The formation, properties and applications of nano-emulsions (also referred to as miniemulsions, ultrafine emulsions, submicron emulsions) are reviewed and summarized. Nano-emulsion droplet sizes fall typically in the range of 20–200 nm and show narrow size distributions. Although most of the publications on either oil-in-water (O/W) or water-in-oil (W/O) nano-emulsions report their formation by dispersion or high-energy emulsification methods, an increased interest is observed in the study of nano-emulsion formation by condensation or low-energy emulsification methods (based on the phase transitions that take place during the emulsification process). Phase behaviour studies have shown that the size of the droplets is governed by the surfactant phase structure (bicontinuous microemulsion or lamellar) at the inversion point induced by either temperature or composition. Studies on nano-emulsion formation by the phase inversion temperature (PIT) method have shown a relation between minimum droplet size and complete solubilization of the oil in a microemulsion bicontinuous phase independently of whether the initial phase equilibria is single or multiphase.

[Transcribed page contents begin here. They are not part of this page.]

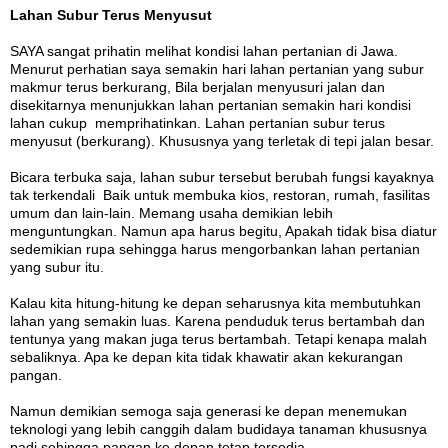
Lahan Subur Terus Menyusut
SAYA sangat prihatin melihat kondisi lahan pertanian di Jawa.
Menurut perhatian saya semakin hari lahan pertanian yang subur
makmur terus berkurang, Bila berjalan menyusuri jalan dan
disekitarnya menunjukkan lahan pertanian semakin hari kondisi
lahan cukup memprihatinkan. Lahan pertanian subur terus
menyusut (berkurang). Khususnya yang terletak di tepi jalan besar.
Bicara terbuka saja, lahan subur tersebut berubah fungsi kayaknya
tak terkendali Baik untuk membuka kios, restoran, rumah, fasilitas
umum dan lain-lain. Memang usaha demikian lebih
menguntungkan. Namun apa harus begitu, Apakah tidak bisa diatur
sedemikian rupa sehingga harus mengorbankan lahan pertanian
yang subur itu.
Kalau kita hitung-hitung ke depan seharusnya kita membutuhkan
lahan yang semakin luas. Karena penduduk terus bertambah dan
tentunya yang makan juga terus bertambah. Tetapi kenapa malah
sebaliknya. Apa ke depan kita tidak khawatir akan kekurangan
pangan.
Namun demikian semoga saja generasi ke depan menemukan
teknologi yang lebih canggih dalam budidaya tanaman khususnya
padi sehingga pangan ke depan tetap tersedia.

Due to their small droplet size nano-emulsions possess stability against sedimentation or creaming with Ostwald ripening forming the main mechanism of nano-emulsion breakdown. The main application of nano-emulsions is the preparation of nanoparticles using a polymerizable monomer as the disperse phase (the so-called miniemulsion polymerization method) where nano-emulsion droplets act as nanoreactors. Novel complex polymeric materials as well as hybrid organic/inorganic materials, such as magnetic polymeric nanospheres, are among the new applications developed. Another interesting application which is experiencing an active development is the use of nano-emulsions as formulations, namely, for controlled drug delivery and targeting.